As an illustration, the annotators used queries like “a hermit crab using plastic waste as its shell” and “a California condor tagged with a green ‘26’” to discover the subsets of the larger image dataset that depict these specific, rare events.

Then, the researchers used the identical search queries to see how well VLMs could retrieve iNaturalist images. The annotators’ labels revealed when the models struggled to know scientists’ keywords, as their results included images previously tagged as irrelevant to the search. For instance, VLMs’ results for “redwood trees with fire scars” sometimes included images of trees with none markings.

“That is careful curation of information, with a concentrate on capturing real examples of scientific inquiries across research areas in ecology and environmental science,” says Sara Beery, the Homer A. Burnell Profession Development Assistant Professor at MIT, CSAIL principal investigator, and co-senior creator of the work. “It’s proved vital to expanding our understanding of the present capabilities of VLMs in these potentially impactful scientific settings. It has also outlined gaps in current research that we are able to now work to handle, particularly for complex compositional queries, technical terminology, and the fine-grained, subtle differences that delineate categories of interest for our collaborators.”

“Our findings imply that some vision models are already precise enough to assist wildlife scientists with retrieving some images, but many tasks are still too difficult for even the most important, best-performing models,” says Vendrow. “Although INQUIRE is targeted on ecology and biodiversity monitoring, the big variety of its queries implies that VLMs that perform well on INQUIRE are more likely to excel at analyzing large image collections in other observation-intensive fields.”

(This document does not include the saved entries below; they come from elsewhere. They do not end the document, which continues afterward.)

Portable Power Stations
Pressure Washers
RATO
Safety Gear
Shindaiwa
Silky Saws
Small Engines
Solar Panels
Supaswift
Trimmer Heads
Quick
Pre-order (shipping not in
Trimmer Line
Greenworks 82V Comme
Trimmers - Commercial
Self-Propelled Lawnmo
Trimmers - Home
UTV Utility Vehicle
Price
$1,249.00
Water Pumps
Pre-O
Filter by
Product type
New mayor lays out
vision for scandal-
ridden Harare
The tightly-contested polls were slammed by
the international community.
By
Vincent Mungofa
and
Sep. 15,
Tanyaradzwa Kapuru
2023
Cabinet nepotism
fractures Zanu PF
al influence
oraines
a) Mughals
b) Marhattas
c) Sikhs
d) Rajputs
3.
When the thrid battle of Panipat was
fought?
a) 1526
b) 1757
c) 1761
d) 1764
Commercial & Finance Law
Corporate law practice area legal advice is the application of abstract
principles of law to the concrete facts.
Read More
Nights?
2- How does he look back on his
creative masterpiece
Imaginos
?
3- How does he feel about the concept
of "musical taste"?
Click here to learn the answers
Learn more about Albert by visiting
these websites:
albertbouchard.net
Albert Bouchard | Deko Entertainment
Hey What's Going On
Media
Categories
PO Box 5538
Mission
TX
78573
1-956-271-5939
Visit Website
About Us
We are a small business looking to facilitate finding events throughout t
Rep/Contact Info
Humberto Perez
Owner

Inquiring minds wish to see

Taking their project further, the researchers are working with iNaturalist to develop a question system to raised help scientists and other curious minds find the pictures they really wish to see. Their working demo allows users to filter searches by species, enabling quicker discovery of relevant results like, say, the varied eye colours of cats. Vendrow and co-lead creator Omiros Pantazis, who recently received his PhD from University College London, also aim to enhance the re-ranking system by augmenting current models to offer higher results.

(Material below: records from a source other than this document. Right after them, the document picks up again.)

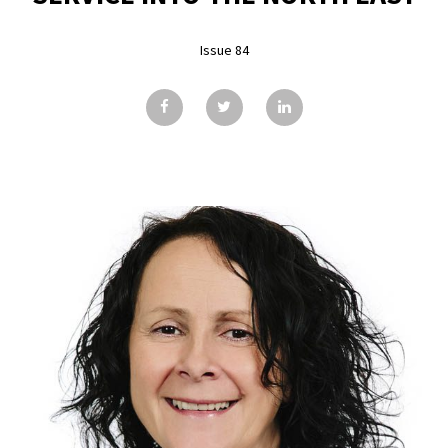
GALLERY
Issue 84
TESTIMONIALS
CONTACT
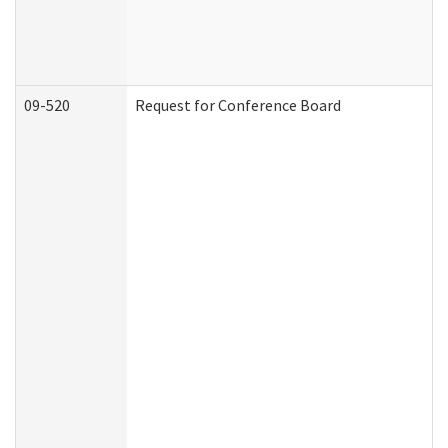
09-520
Request for Conference Board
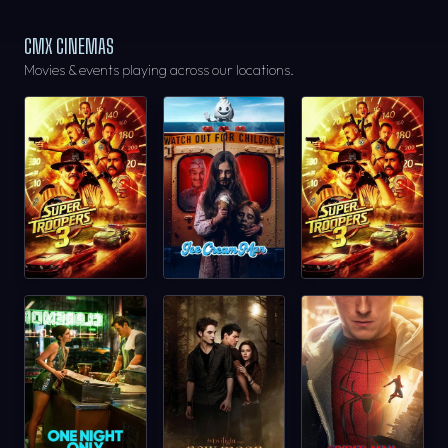
CMX CINEMAS
Movies & events playing across our locations.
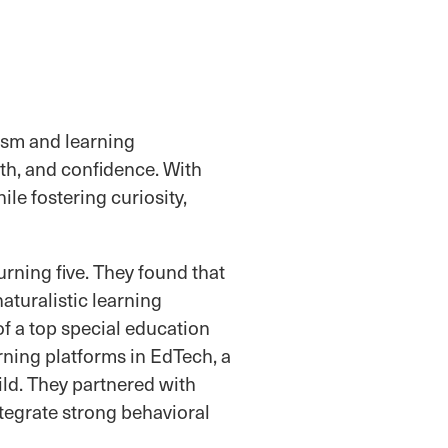
ism and learning
th, and confidence. With
le fostering curiosity,
rning five. They found that
aturalistic learning
of a top special education
rning platforms in EdTech, a
ild. They partnered with
ntegrate strong behavioral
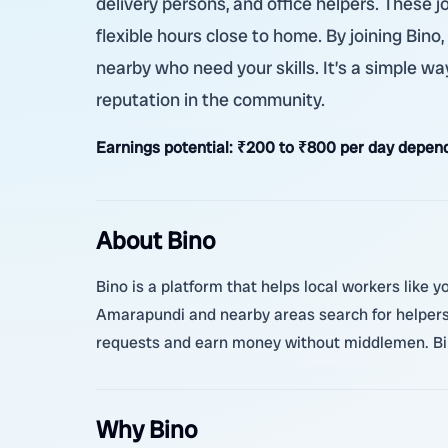
delivery persons, and office helpers. These 
flexible hours close to home. By joining Bin
nearby who need your skills. It’s a simple way
reputation in the community.
Earnings potential:
₹200 to ₹800 per day depend
About Bino
Bino is a platform that helps local workers like 
Amarapundi and nearby areas search for helpers 
requests and earn money without middlemen. Bino
Why Bino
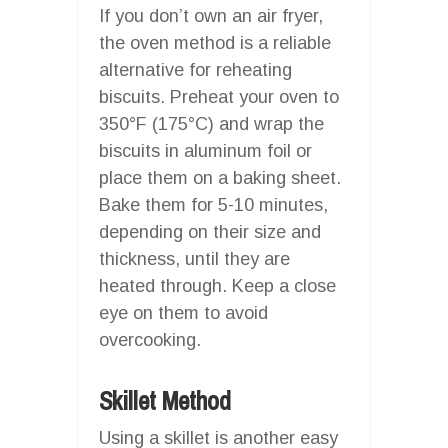
If you don’t own an air fryer,
the oven method is a reliable
alternative for reheating
biscuits. Preheat your oven to
350°F (175°C) and wrap the
biscuits in aluminum foil or
place them on a baking sheet.
Bake them for 5-10 minutes,
depending on their size and
thickness, until they are
heated through. Keep a close
eye on them to avoid
overcooking.
Skillet Method
Using a skillet is another easy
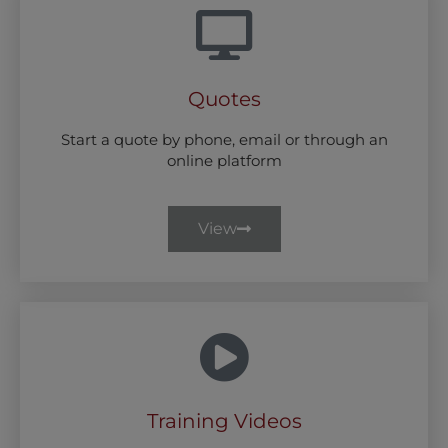
Quotes
Start a quote by phone, email or through an
online platform
View
Training Videos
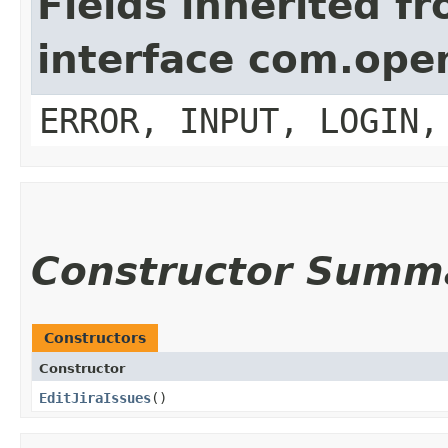
Fields inherited f
interface com.op
ERROR, INPUT, LOGIN,
Constructor Summ
Constructors
Constructor
EditJiraIssues
()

University of Pittsburgh Associate Professor Justin Kitzes highlights INQUIRE’s ability to uncover secondary data. “Biodiversity datasets are rapidly becoming too large for any individual scientist to review,” says Kitzes, who wasn’t involved within the research. “This paper draws attention to a difficult and unsolved problem, which is the right way to effectively search through such data with questions that transcend simply ‘who’s here’ to ask as an alternative about individual characteristics, behavior, and species interactions. Having the ability to efficiently and accurately uncover these more complex phenomena in biodiversity image data will probably be critical to fundamental science and real-world impacts in ecology and conservation.”

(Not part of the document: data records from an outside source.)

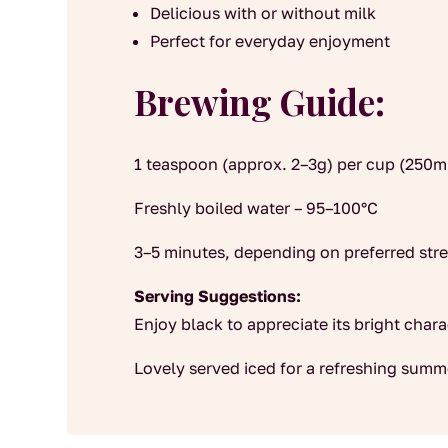
Delicious with or without milk
Perfect for everyday enjoyment
Brewing Guide:
1 teaspoon (approx. 2–3g) per cup (250m
Freshly boiled water – 95–100°C
3–5 minutes, depending on preferred str
Serving Suggestions:
Enjoy black to appreciate its bright chara
Lovely served iced for a refreshing summ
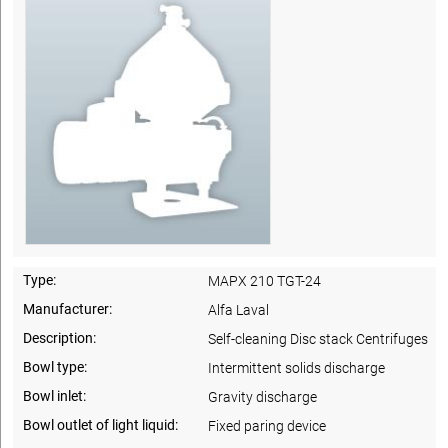
Type:
MAPX 210 TGT-24
Manufacturer:
Alfa Laval
Description:
Self-cleaning Disc stack Centrifuges
Bowl type:
Intermittent solids discharge
Bowl inlet:
Gravity discharge
Bowl outlet of light liquid:
Fixed paring device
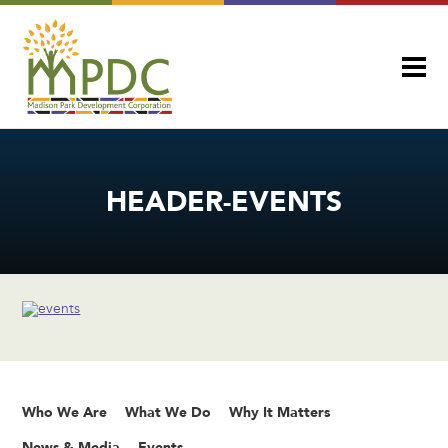
HEADER-EVENTS
Who We Are
What We Do
Why It Matters
News & Media
Events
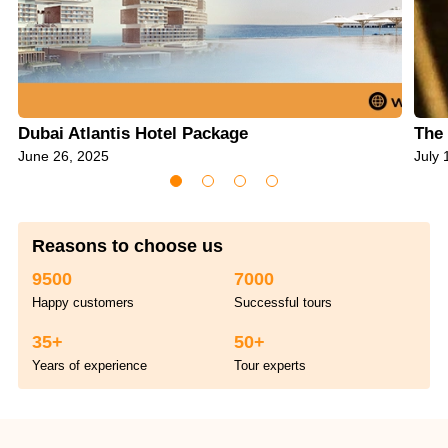
Dubai Atlantis Hotel Package
The 
June 26, 2025
July 
Reasons to choose us
9500
7000
Happy customers
Successful tours
35+
50+
Years of experience
Tour experts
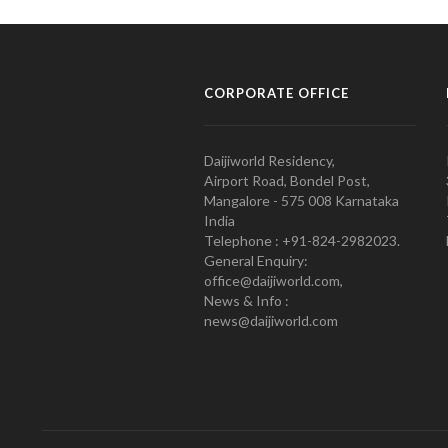
CORPORATE OFFICE
Daijiworld Residency,
Airport Road, Bondel Post,
Mangalore - 575 008 Karnataka
India
Telephone : +91-824-2982023.
General Enquiry:
office@daijiworld.com,
News & Info :
news@daijiworld.com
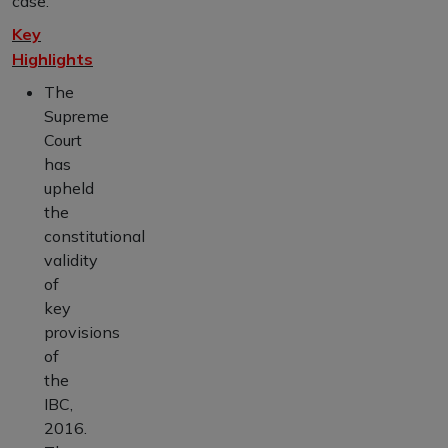
case.
Key
Highlights
The
Supreme
Court
has
upheld
the
constitutional
validity
of
key
provisions
of
the
IBC,
2016.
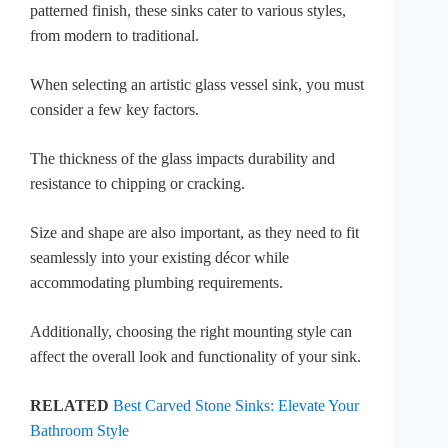
patterned finish, these sinks cater to various styles,
from modern to traditional.
When selecting an artistic glass vessel sink, you must
consider a few key factors.
The thickness of the glass impacts durability and
resistance to chipping or cracking.
Size and shape are also important, as they need to fit
seamlessly into your existing décor while
accommodating plumbing requirements.
Additionally, choosing the right mounting style can
affect the overall look and functionality of your sink.
RELATED
Best Carved Stone Sinks: Elevate Your
Bathroom Style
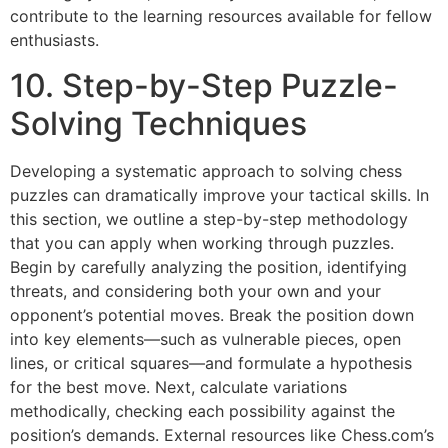
contribute to the learning resources available for fellow
enthusiasts.
10. Step-by-Step Puzzle-
Solving Techniques
Developing a systematic approach to solving chess
puzzles can dramatically improve your tactical skills. In
this section, we outline a step-by-step methodology
that you can apply when working through puzzles.
Begin by carefully analyzing the position, identifying
threats, and considering both your own and your
opponent’s potential moves. Break the position down
into key elements—such as vulnerable pieces, open
lines, or critical squares—and formulate a hypothesis
for the best move. Next, calculate variations
methodically, checking each possibility against the
position’s demands. External resources like
Chess.com’s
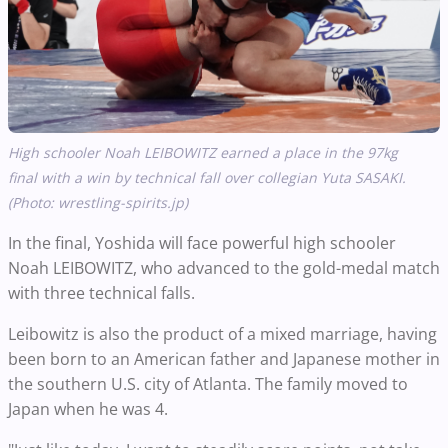
High schooler Noah LEIBOWITZ earned a place in the 97kg
final with a win by technical fall over collegian Yuta SASAKI.
(Photo: wrestling-spirits.jp)
In the final, Yoshida will face powerful high schooler
Noah LEIBOWITZ, who advanced to the gold-medal match
with three technical falls.
Leibowitz is also the product of a mixed marriage, having
been born to an American father and Japanese mother in
the southern U.S. city of Atlanta. The family moved to
Japan when he was 4.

Vendrow, Pantazis, and Beery wrote the paper with iNaturalist software engineer Alexander Shepard, University College London professors Gabriel Brostow and Kate Jones, University of Edinburgh associate professor and co-senior creator Oisin Mac Aodha, and University of Massachusetts at Amherst Assistant Professor Grant Van Horn, who served as co-senior creator. Their work was supported, partly, by the Generative AI Laboratory on the University of Edinburgh, the U.S. National Science Foundation/Natural Sciences and Engineering Research Council of Canada Global Center on AI and Biodiversity Change, a Royal Society Research Grant, and the Biome Health Project funded by the World Wildlife Fund United Kingdom.